Archive for 3 April, 2012
I was asked by a client the other day whether Social Media should have been documented more in a CRM specification. I said that I had presumed so, but when I tried to define tasks or information requirements that overlapped CRM to Social Media a short paragraph seemed to do the job.
I am not diminishing the value of Social Media. But Social Media is about a conversation and the extension of Customer Relationship Management is not Customer Conversation Management.
Listening is more important than talking, preaching or promoting. The latter does not encourage or enhance engagement, listening does.

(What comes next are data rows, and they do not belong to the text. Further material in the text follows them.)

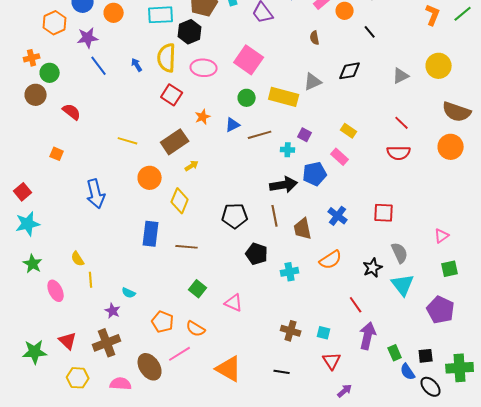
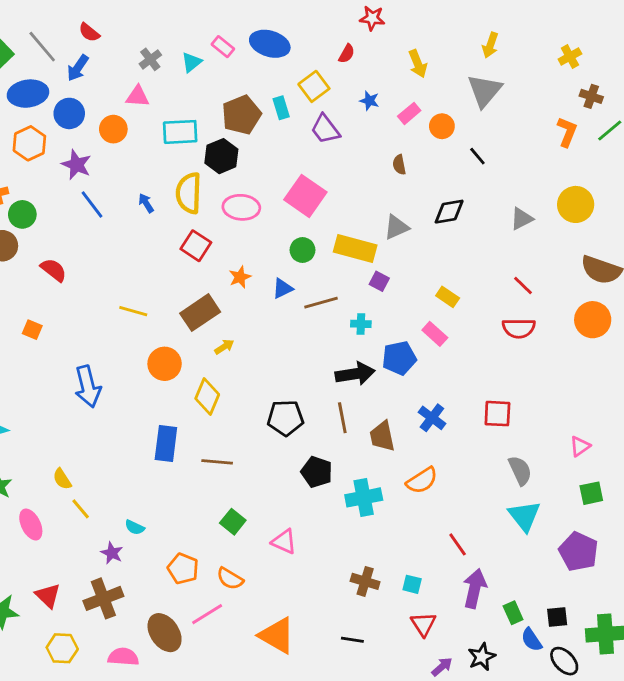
purple star: (88, 38) -> (76, 165), turned 30
purple square: (305, 135) -> (379, 281), moved
black star: (373, 268) -> (482, 657), moved
cyan cross: (290, 272) -> (364, 497), size x1.4
yellow line: (91, 280) -> (81, 509), turned -35

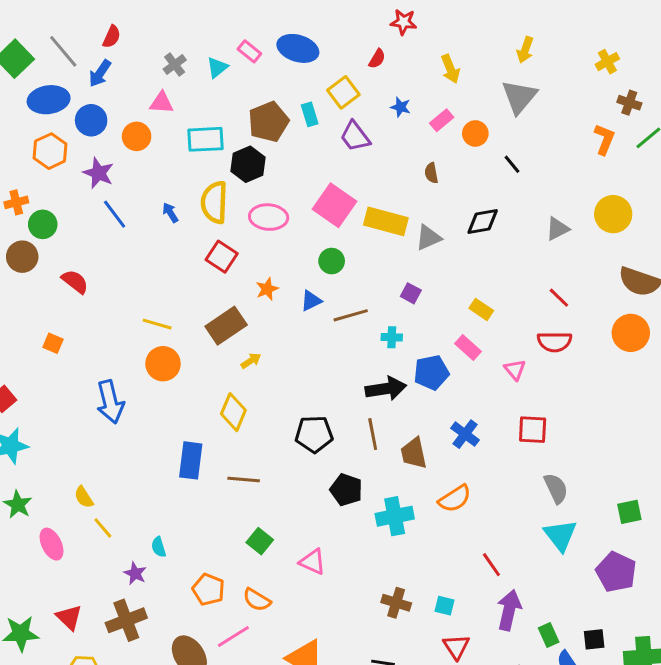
red semicircle: (89, 32) -> (112, 37), turned -105
yellow rectangle: (355, 249) -> (386, 221), moved
orange circle: (165, 364) -> (163, 364), moved
pink triangle: (580, 446) -> (515, 370), moved, turned -35
cyan semicircle: (135, 527) -> (159, 547), turned 48

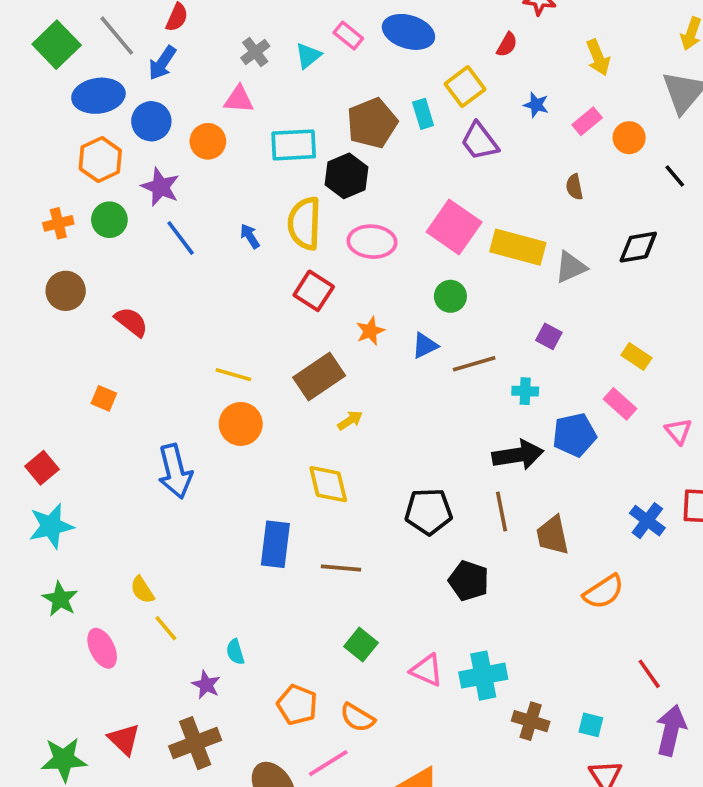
green circle: (43, 224) -> (109, 220), moved
yellow diamond: (233, 412) -> (328, 484), turned -36
blue cross: (465, 434) -> (647, 521), moved
cyan cross: (395, 516) -> (483, 676), moved

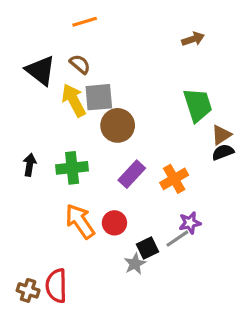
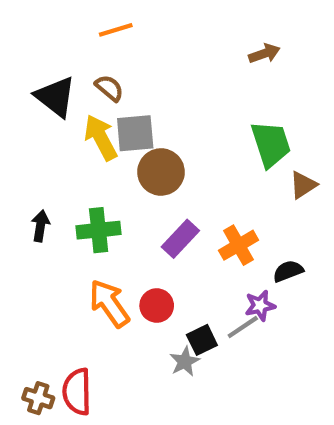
black semicircle: (223, 152) -> (288, 271), moved

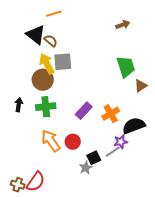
black triangle: (55, 97) -> (36, 35), moved
brown circle: (161, 172) -> (43, 80), moved
black semicircle: (288, 271) -> (134, 126), size x1.6
red semicircle: (77, 392) -> (36, 182), turned -145

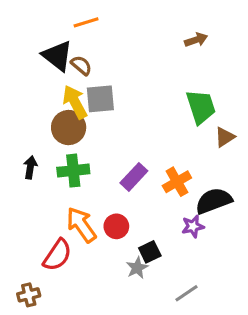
gray line: (113, 152) -> (187, 293), moved
red semicircle: (36, 182) -> (57, 255), moved
brown cross: (18, 185) -> (29, 295), turned -32

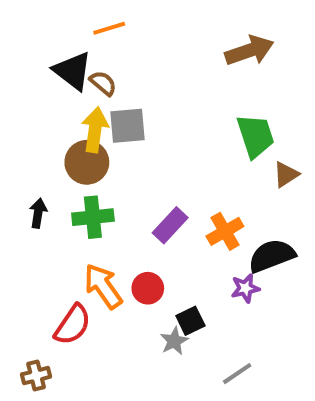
brown arrow: (196, 40) -> (249, 51), size x1.6
yellow arrow: (75, 102) -> (95, 130), turned 36

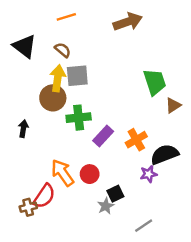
brown arrow: (249, 51) -> (128, 22), moved
black triangle: (73, 71) -> (25, 46), moved
green cross: (93, 217) -> (79, 118), moved
brown cross: (36, 376) -> (28, 207), moved

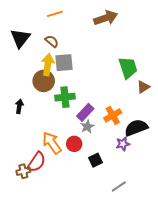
black triangle: (25, 46) -> (20, 38), turned 30
gray star: (106, 206) -> (87, 127), moved

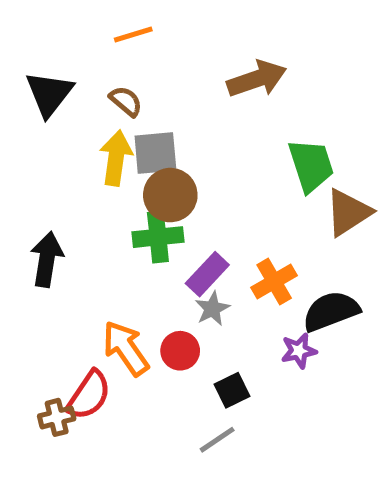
brown arrow: (106, 18) -> (257, 79), moved
brown circle: (44, 81) -> (170, 195), moved
brown triangle: (143, 87) -> (348, 212), size x1.5
black arrow: (19, 106) -> (47, 259), size x1.5
gray line: (119, 187) -> (217, 440), moved

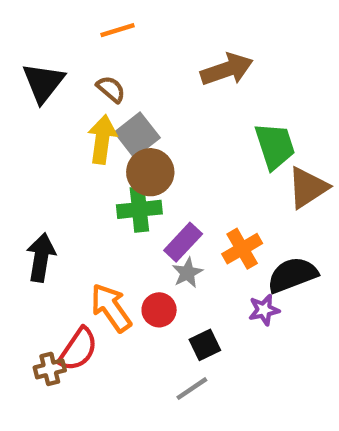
gray square: (155, 153) -> (137, 135), turned -33
black arrow: (47, 259) -> (41, 257), moved

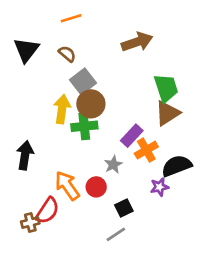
yellow arrow: (102, 139) -> (62, 109), moved
brown triangle: (308, 188) -> (167, 113), moved
purple rectangle: (183, 242) -> (132, 136), moved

So back to CRM. I guess you could record a customer’s FB page, twitter account, Linked in page and so-on. But that is just like recording phone numbers, it does not mean you are or will listen to them or learn from them what interests them, excites them, annoys them, even what they think about you and what you do.
I think the missing link is legwork. Sorry for the mixed analogies, but the legwork of listening is essential, whether automated or manual. Listening to Social Media channels may result in learning and provide the trigger for activity. That trigger may be a complaint, compliment, indication of a prospect or a warning of a defector (maybe lapsing subscriber is less inflamatory). Various Social media channels need to be monitored for triggers and when a trigger is identified, a CRM may then assist in managing the customer incident, communication, activity, induction, loyalty, upgrade, re-attraction and other stages of an ongoing, developing and evolving relationship.
Therein lies the challenge, identifying triggers by the action of listening to the multitude of conversations. A CRM can record Social Media identifiers, integration will eventually enable the monitoring of the social media channels for individuals. However, intelligence will be required to be added to that listening to accurately identify triggers for the proactive (even just reactive) management of the relationship.
Then we get to the issue of privacy … oh boy – let’s leave that for another day.